Horn developed models of the network structure of the food supply chain, and then built models on top of these to trace and infer the source of outbreaks. Horn said that if an outbreak starts in the network — for instance, at a farm — and propagates through the supply chain, the reported individuals getting sick and their associated contamination sites act as “sensors” within the network that allow the model to observe and make predictions about where the contamination could have originated.

Horn’s research modeling work led to the German government contacting her to assist with their foodborne illness response system at the German Federal Institute for Risk Assessment.

“I was working at a federal-level research institute together with logistics modelers who were also developing models of the network structure of the supply chain. We were working to adapt and implement the models so they could use them in actual outbreak settings,” Horn said.

As a postdoctoral fellow at Germany’s Kühne Logistics University, Horn’s work incorporated transport data to better understand foodborne disease contamination transmission across the German food supply system, from retailers to consumers.

Horn, who is also a Research Lead at the USC Viterbi Information Sciences Institute, joins the Epstein Department after her recent work as a Research Associate in the Department of Population and Public Health Sciences at Keck School of Medicine of USC, where her research covered infectious disease modeling, including COVID-19 modeling for Los Angeles County.

What Smartphones Can Tell us About our Food Habits

Most recently, Horn’s work has focused on using large-scale data on human mobility from smartphones to study eating behaviors, drawing on methods from computational social science. Horn said she is interested in how people of diverse backgrounds move around their environments to access food, how this links to their diet and health, and how this informs more optimized strategies for interventions to improve diets. Horn found that many of the data sources that could be harnessed for modeling foodborne disease could also be used to model nutrition.

“Understanding how people have access to food and food environments, the ways that people access food outlets, what food people eat and how that differs across different populations — we do a really poor job of measuring that at the systemic level,” Horn said. “Yet we have all of these data points that are being generated from our digital traces — like mobility, menus, food delivery, retail purchases — that we can study to understand what people are eating, how it differs across populations, and how those disparities perpetuate into public health problems.”

Horn said that most public health policy in the last century has focused on telling people what to eat in order to encourage balanced diets.

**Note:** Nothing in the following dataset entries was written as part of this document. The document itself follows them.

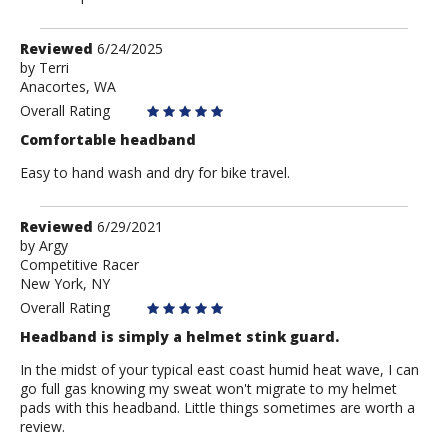
Review
Reviewed
6/24/2025
by
by
Terri
Anacortes, WA
Terri
Overall Rating
Comfortable headband
Easy to hand wash and dry for bike travel.
Review
Reviewed
6/29/2021
by
by
Argy
Competitive Racer
Argy
New York, NY
Overall Rating
Headband is simply a helmet stink guard.
In the midst of your typical east coast humid heat wave, I can
go full gas knowing my sweat won't migrate to my helmet
pads with this headband. Little things sometimes are worth a
review.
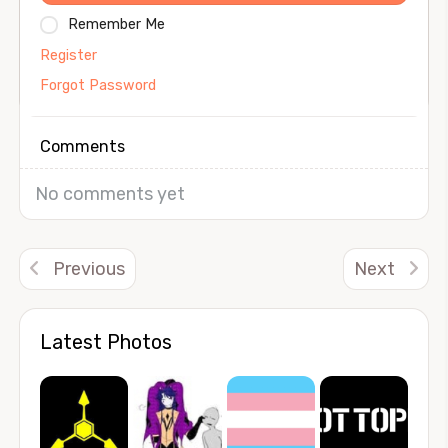
Remember Me
Register
Forgot Password
Comments
No comments yet
Previous
Next
Latest Photos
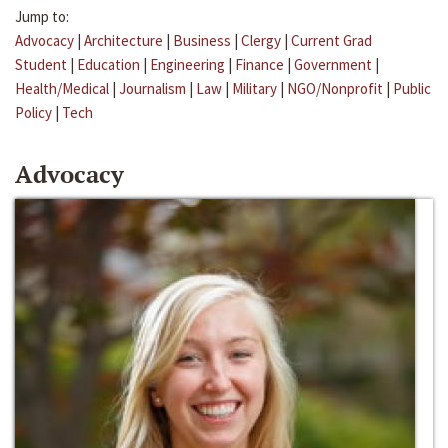
Jump to:
Advocacy
|
Architecture
|
Business
|
Clergy
|
Current Grad
Student
|
Education
|
Engineering
|
Finance
|
Government
|
Health/Medical
|
Journalism
|
Law
|
Military
|
NGO/Nonprofit
|
Public
Policy
|
Tech
Advocacy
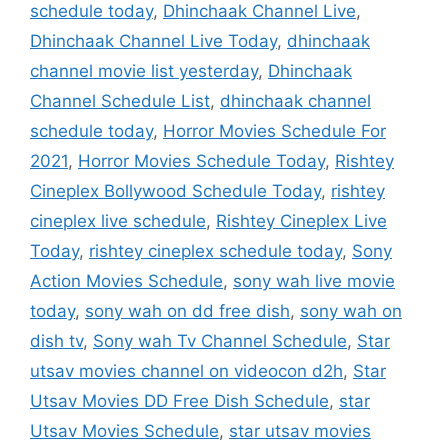
schedule today
,
Dhinchaak Channel Live
,
Dhinchaak Channel Live Today
,
dhinchaak
channel movie list yesterday
,
Dhinchaak
Channel Schedule List
,
dhinchaak channel
schedule today
,
Horror Movies Schedule For
2021
,
Horror Movies Schedule Today
,
Rishtey
Cineplex Bollywood Schedule Today
,
rishtey
cineplex live schedule
,
Rishtey Cineplex Live
Today
,
rishtey cineplex schedule today
,
Sony
Action Movies Schedule
,
sony wah live movie
today
,
sony wah on dd free dish
,
sony wah on
dish tv
,
Sony wah Tv Channel Schedule
,
Star
utsav movies channel on videocon d2h
,
Star
Utsav Movies DD Free Dish Schedule
,
star
Utsav Movies Schedule
,
star utsav movies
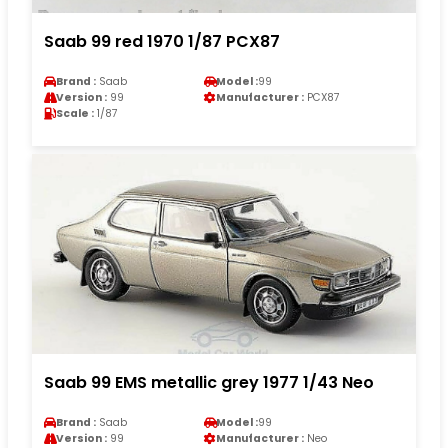
Saab 99 red 1970 1/87 PCX87
Brand :
Saab
Model :
99
Version :
99
Manufacturer :
PCX87
Scale :
1/87
Saab 99 EMS metallic grey 1977 1/43 Neo
Brand :
Saab
Model :
99
Version :
99
Manufacturer :
Neo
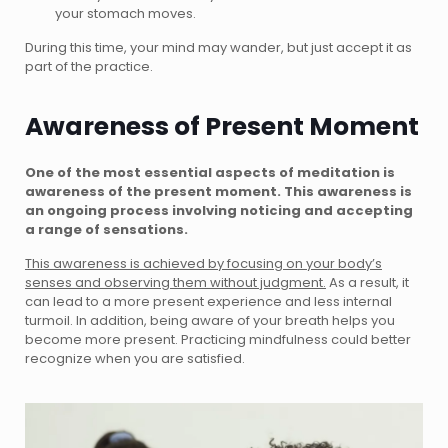
your stomach moves.
During this time, your mind may wander, but just accept it as
part of the practice.
Awareness of Present Moment
One of the most essential aspects of meditation is
awareness of the present moment. This awareness is
an ongoing process involving noticing and accepting
a range of sensations.
This awareness is achieved by focusing on your body’s
senses and observing them without judgment.
As a result, it
can lead to a more present experience and less internal
turmoil. In addition, being aware of your breath helps you
become more present. Practicing mindfulness could better
recognize when you are satisfied.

It’s a policy approach that hasn’t worked, leading to increased efforts to understand the systemic issues that influence diet.

“You may have heard of the concept of the food desert, which is a neighborhood that has low access to fresh food, for example, fresh fruit and vegetables, or what in public health nutrition is called a food swamp, which is a neighborhood where there’s a high saturation of fast-food outlets,” Horn said.

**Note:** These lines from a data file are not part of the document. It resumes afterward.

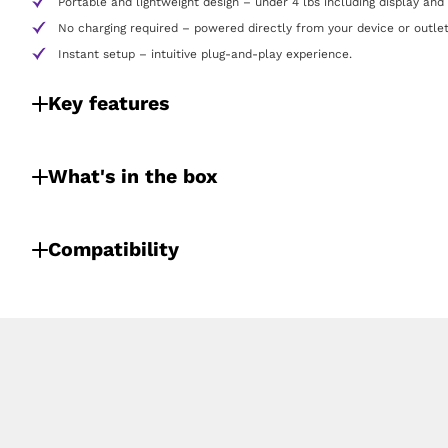
Portable and lightweight design – under 4 lbs including display and
No charging required – powered directly from your device or outlet
Instant setup – intuitive plug-and-play experience.
Key features
What's in the box
Compatibility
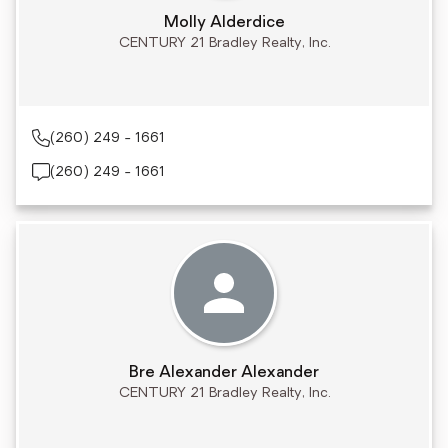
Molly Alderdice
CENTURY 21 Bradley Realty, Inc.
(260) 249 - 1661
(260) 249 - 1661
Bre Alexander Alexander
CENTURY 21 Bradley Realty, Inc.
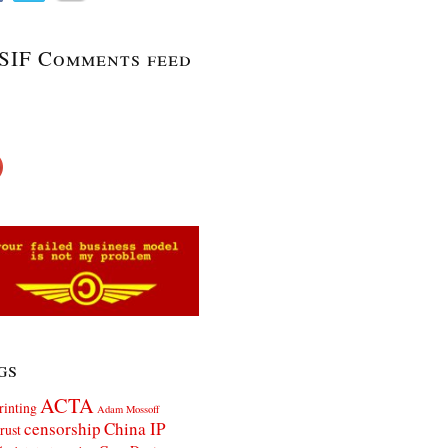
SIF Comments feed
gs
ACTA
rinting
Adam Mossoff
censorship
China IP
rust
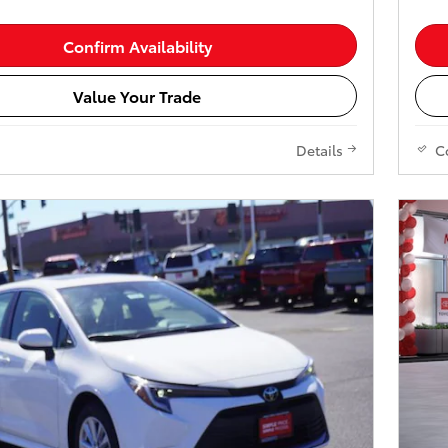
Confirm Availability
Value Your Trade
Details
C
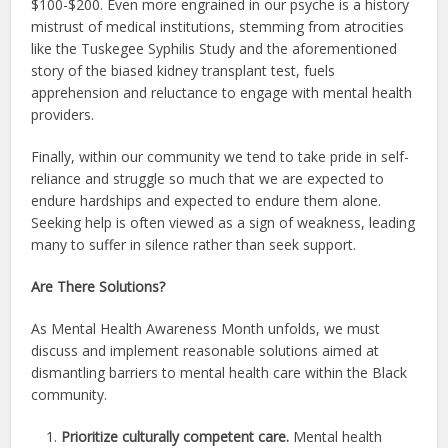
$100-$200. Even more engrained in our psyche is a history
mistrust of medical institutions, stemming from atrocities
like the Tuskegee Syphilis Study and the aforementioned
story of the biased kidney transplant test, fuels
apprehension and reluctance to engage with mental health
providers.
Finally, within our community we tend to take pride in self-
reliance and struggle so much that we are expected to
endure hardships and expected to endure them alone.
Seeking help is often viewed as a sign of weakness, leading
many to suffer in silence rather than seek support.
Are There Solutions?
As Mental Health Awareness Month unfolds, we must
discuss and implement reasonable solutions aimed at
dismantling barriers to mental health care within the Black
community.
Prioritize culturally competent care.
Mental health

“What I wanted to do with the mobility data is to look beyond the home neighborhood to all the places that people go to throughout the day,” Horn said. “For example, if you work or do errands in a neighborhood that has a certain composition of healthy or unhealthy food outlets, how does that influence you in the food decisions that you make?”

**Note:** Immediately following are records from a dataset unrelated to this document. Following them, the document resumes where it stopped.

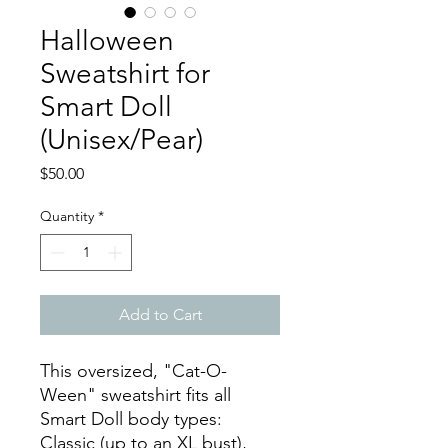
Halloween
Sweatshirt for
Smart Doll
(Unisex/Pear)
Price
$50.00
Quantity
*
Add to Cart
This oversized, "Cat-O-
Ween" sweatshirt fits all
Smart Doll body types:
Classic (up to an XL bust),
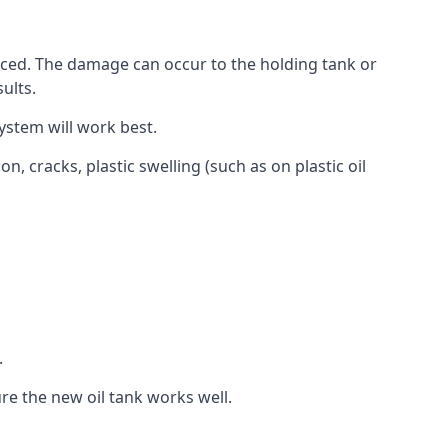
aced. The damage can occur to the holding tank or
ults.
ystem will work best.
, cracks, plastic swelling (such as on plastic oil
.
re the new oil tank works well.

Horn said she was looking forward to collaborating with her new colleagues in the Epstein Department, especially given their substantial optimization and logistics expertise.

“In the Information Sciences Institute, I’m working with really great machine learning scientists and people with natural language expertise and using that to develop aspects of my work, and I’m really excited about merging that with the insight and expertise in ISE around designing optimized policy level interventions. I’m also looking forward to further developing logistics models as they apply to the food supply chain and exploring intersections between large-scale food supply and distribution systems and the accessibility of nutritious, affordable foods in local food distribution systems.”